**ABOUT THIS EXERCISE**
Omit all pictures, then print the entries exactly.

**ENTRIES SUPPLIED**
BEGIN

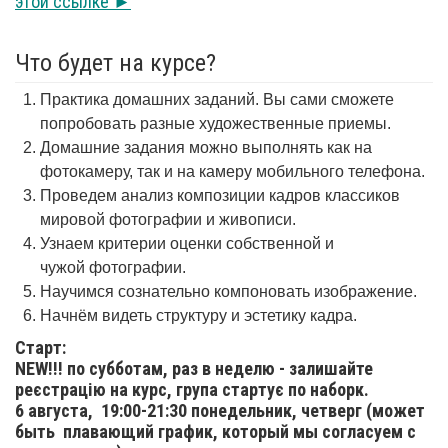
этой ссылке ►
Что будет на курсе?
Практика домашних заданий. Вы сами сможете
попробовать разные художественные приемы.
Домашние задания можно выполнять как на
фотокамеру, так и на камеру мобильного телефона.
Проведем анализ композиции кадров классиков
мировой фотографии и живописи.
Узнаем критерии оценки собственной и
чужой фотографии.
Научимся сознательно компоновать изображение.
Начнём видеть структуру и эстетику кадра.
Старт:
NEW!!! по субботам, раз в неделю - залишайте
реєстрацію на курс, група стартує по наборк.
6 августа,
19:00-21:30 понедельник, четверг (может
быть плавающий график, который мы согласуем с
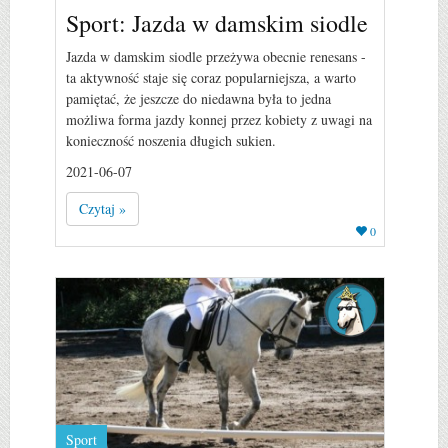
Sport: Jazda w damskim siodle
Jazda w damskim siodle przeżywa obecnie renesans -
ta aktywność staje się coraz popularniejsza, a warto
pamiętać, że jeszcze do niedawna była to jedna
możliwa forma jazdy konnej przez kobiety z uwagi na
konieczność noszenia długich sukien.
2021-06-07
Czytaj »
0
Sport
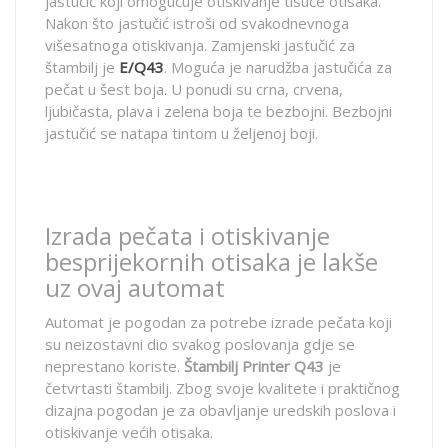
jastučić koji omogućuje otiskivanje tisuće otisaka.
Nakon što jastučić istroši od svakodnevnoga
višesatnoga otiskivanja. Zamjenski jastučić za
štambilj je
E/Q43
. Moguća je narudžba jastučića za
pečat u šest boja. U ponudi su crna, crvena,
ljubičasta, plava i zelena boja te bezbojni. Bezbojni
jastučić se natapa tintom u željenoj boji.
Izrada pečata i otiskivanje
besprijekornih otisaka je lakše
uz ovaj automat
Automat je pogodan za potrebe izrade pečata koji
su neizostavni dio svakog poslovanja gdje se
neprestano koriste.
Štambilj Printer Q43
je
četvrtasti štambilj. Zbog svoje kvalitete i praktičnog
dizajna pogodan je za obavljanje uredskih poslova i
otiskivanje većih otisaka.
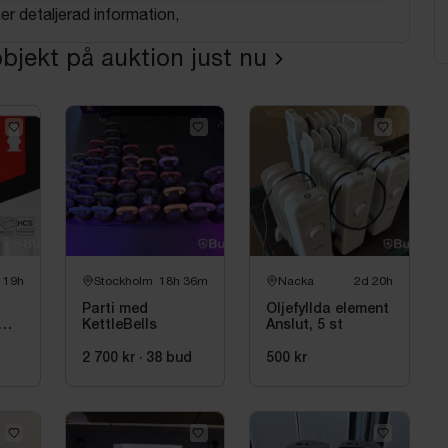
mer detaljerad information,
bjekt på auktion just nu
 19h
Stockholm
18h 36m
Nacka
2d 20h
Parti med
Oljefyllda element
KettleBells
Anslut, 5 st
2 700 kr
·
38
bud
500 kr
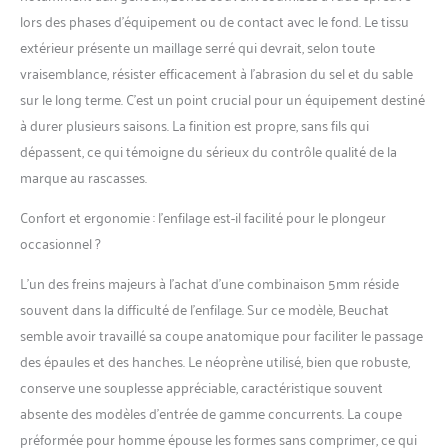
lors des phases d’équipement ou de contact avec le fond. Le tissu
extérieur présente un maillage serré qui devrait, selon toute
vraisemblance, résister efficacement à l’abrasion du sel et du sable
sur le long terme. C’est un point crucial pour un équipement destiné
à durer plusieurs saisons. La finition est propre, sans fils qui
dépassent, ce qui témoigne du sérieux du contrôle qualité de la
marque au rascasses.
Confort et ergonomie : l’enfilage est-il facilité pour le plongeur
occasionnel ?
L’un des freins majeurs à l’achat d’une combinaison 5mm réside
souvent dans la difficulté de l’enfilage. Sur ce modèle, Beuchat
semble avoir travaillé sa coupe anatomique pour faciliter le passage
des épaules et des hanches. Le néoprène utilisé, bien que robuste,
conserve une souplesse appréciable, caractéristique souvent
absente des modèles d’entrée de gamme concurrents. La coupe
préformée pour homme épouse les formes sans comprimer, ce qui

END

**RESULT OF THE TASK**
этой ссылке ►
Что будет на курсе?
Практика домашних заданий. Вы сами сможете
попробовать разные художественные приемы.
Домашние задания можно выполнять как на
фотокамеру, так и на камеру мобильного телефона.
Проведем анализ композиции кадров классиков
мировой фотографии и живописи.
Узнаем критерии оценки собственной и
чужой фотографии.
Научимся сознательно компоновать изображение.
Начнём видеть структуру и эстетику кадра.
Старт:
NEW!!! по субботам, раз в неделю - залишайте
реєстрацію на курс, група стартує по наборк.
6 августа,
19:00-21:30 понедельник, четверг (может
быть плавающий график, который мы согласуем с
Sport: Jazda w damskim siodle
Jazda w damskim siodle przeżywa obecnie renesans -
ta aktywność staje się coraz popularniejsza, a warto
pamiętać, że jeszcze do niedawna była to jedna
możliwa forma jazdy konnej przez kobiety z uwagi na
konieczność noszenia długich sukien.
2021-06-07
Czytaj »
0
Sport
jastučić koji omogućuje otiskivanje tisuće otisaka.
Nakon što jastučić istroši od svakodnevnoga
višesatnoga otiskivanja. Zamjenski jastučić za
štambilj je
E/Q43
. Moguća je narudžba jastučića za
pečat u šest boja. U ponudi su crna, crvena,
ljubičasta, plava i zelena boja te bezbojni. Bezbojni
jastučić se natapa tintom u željenoj boji.
Izrada pečata i otiskivanje
besprijekornih otisaka je lakše
uz ovaj automat
Automat je pogodan za potrebe izrade pečata koji
su neizostavni dio svakog poslovanja gdje se
neprestano koriste.
Štambilj Printer Q43
je
četvrtasti štambilj. Zbog svoje kvalitete i praktičnog
dizajna pogodan je za obavljanje uredskih poslova i
otiskivanje većih otisaka.
mer detaljerad information,
bjekt på auktion just nu
 19h
Stockholm
18h 36m
Nacka
2d 20h
Parti med
Oljefyllda element
KettleBells
Anslut, 5 st
2 700 kr
·
38
bud
500 kr
lors des phases d’équipement ou de contact avec le fond. Le tissu
extérieur présente un maillage serré qui devrait, selon toute
vraisemblance, résister efficacement à l’abrasion du sel et du sable
sur le long terme. C’est un point crucial pour un équipement destiné
à durer plusieurs saisons. La finition est propre, sans fils qui
dépassent, ce qui témoigne du sérieux du contrôle qualité de la
marque au rascasses.
Confort et ergonomie : l’enfilage est-il facilité pour le plongeur
occasionnel ?
L’un des freins majeurs à l’achat d’une combinaison 5mm réside
souvent dans la difficulté de l’enfilage. Sur ce modèle, Beuchat
semble avoir travaillé sa coupe anatomique pour faciliter le passage
des épaules et des hanches. Le néoprène utilisé, bien que robuste,
conserve une souplesse appréciable, caractéristique souvent
absente des modèles d’entrée de gamme concurrents. La coupe
préformée pour homme épouse les formes sans comprimer, ce qui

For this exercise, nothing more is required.